Magnetic Anomaly Detectors, are portals that employ arrays of digital sensors which scan and measure the environment within the portal. The sensors send data to a computer monitoring the system. Software called a neural network then compares incoming data with stored data that can identify weapons in great detail. By meticulously analyzing the data, the system can identify particular weapons hidden on a person or in a bag inside the portal.

But that’s the future. For now, the nation’s federal, state, and local government buildings and airports must rely on existing technology to detect weapons and explosives.


Walk-through metal detectors or magnetometers protecting government and commercial facilities across the country use magnetism to search for weapons with metal components. The technical principles of metal detection are relatively simple. A power source sends a pulse of electrical current through a coil of wire built into one side of the detection arch. The coil generates a magnetic field that expands across the arch and then collapses. The collapsing field generates a second short-lived eddy current in the coil, a sort of electrical echo. Magnetometers repeat this process hundreds of times a second. The most sensitive equipment might generate 1,000 pulses per second. When the original pulse strikes a knife, gun, key chain or other metal object within the detection arch, it generates yet another electrical field, which alters the characteristics of the eddy current created by the collapsing pulse. Circuitry monitoring the eddy current detects the change, setting off the magnetometer’s alarm.

A handheld metal-detecting wand works the same way, by sending out pulsed magnetic fields that expand, contract, and create eddy currents that vary in value when a metal object gets in the way.

The walk-through detector alarms when it finds metal on a person. The wand, using a smaller field, alarms when it finds metal in a person’s pocket or shoe.

Larger metal objects create larger secondary currents. By dialing the circuitry up and down, operators can control the sensitivity of the magnetometer to detect smaller and larger metal objects.
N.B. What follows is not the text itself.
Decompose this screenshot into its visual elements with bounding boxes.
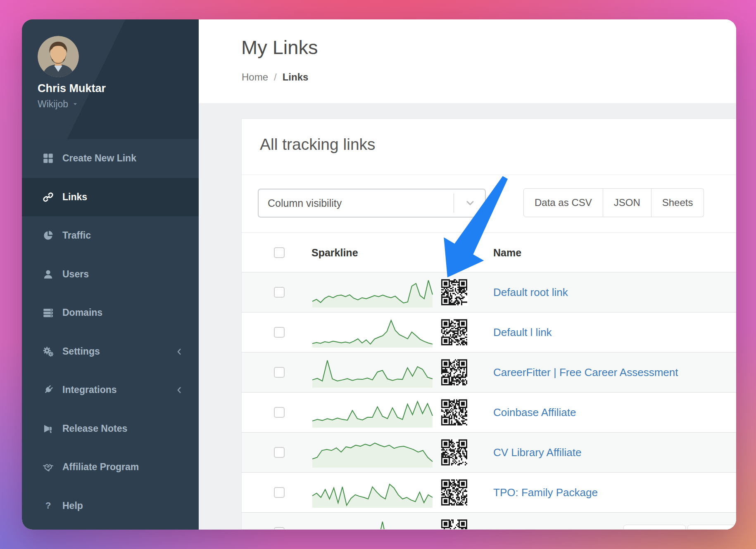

The shortcomings of magnetometers are obvious. If the sensitivity is dialed down, small metal weapons, such as box-cutters, might go undetected. If it is dialed up, it will detect non-offending metal objects — thus creating a false alarm. Likewise, the equipment cannot detect plastic or ceramic materials that can be used to make weapons. Nor will it find an explosive made of non-metallic materials.

Security experts point out, however, that effective security systems have many layers. Viewed as one line of defense, walk-through metal detectors do what they are designed to do: detect metal and suggest further examination by security officers.


When trying to find weapons or bombs hidden on people, an X-ray image or picture is more revealing — and faster — than a beeping magnetometer.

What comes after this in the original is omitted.